## Task requirements
From the entries below, please output exactly the lines starting at the one containing "mpresa de procedimentos" and ending at the one containing "em Fortaleza?", both included.

[Stored data]
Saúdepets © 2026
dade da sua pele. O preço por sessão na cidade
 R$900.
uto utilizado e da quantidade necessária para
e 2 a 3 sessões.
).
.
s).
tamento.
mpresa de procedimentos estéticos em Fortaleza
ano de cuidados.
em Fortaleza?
* * *
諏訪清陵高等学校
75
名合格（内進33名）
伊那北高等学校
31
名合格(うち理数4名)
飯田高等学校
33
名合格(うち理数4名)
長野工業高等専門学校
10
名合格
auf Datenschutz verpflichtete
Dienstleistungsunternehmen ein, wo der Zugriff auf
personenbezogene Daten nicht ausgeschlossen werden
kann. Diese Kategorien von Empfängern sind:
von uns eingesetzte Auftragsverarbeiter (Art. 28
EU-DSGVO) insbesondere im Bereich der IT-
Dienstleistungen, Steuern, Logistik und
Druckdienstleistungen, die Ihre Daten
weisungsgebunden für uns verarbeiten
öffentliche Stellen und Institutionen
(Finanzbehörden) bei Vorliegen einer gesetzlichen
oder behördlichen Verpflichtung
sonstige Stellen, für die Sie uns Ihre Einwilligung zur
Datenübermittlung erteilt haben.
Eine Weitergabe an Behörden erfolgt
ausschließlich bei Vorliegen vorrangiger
---
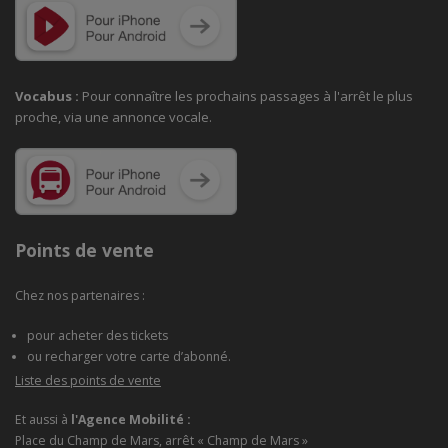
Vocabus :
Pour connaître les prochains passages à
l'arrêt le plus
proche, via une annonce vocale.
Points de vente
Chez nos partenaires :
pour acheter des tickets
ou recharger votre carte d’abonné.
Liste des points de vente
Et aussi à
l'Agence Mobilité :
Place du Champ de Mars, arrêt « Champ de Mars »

## Your response
mpresa de procedimentos estéticos em Fortaleza
ano de cuidados.
em Fortaleza?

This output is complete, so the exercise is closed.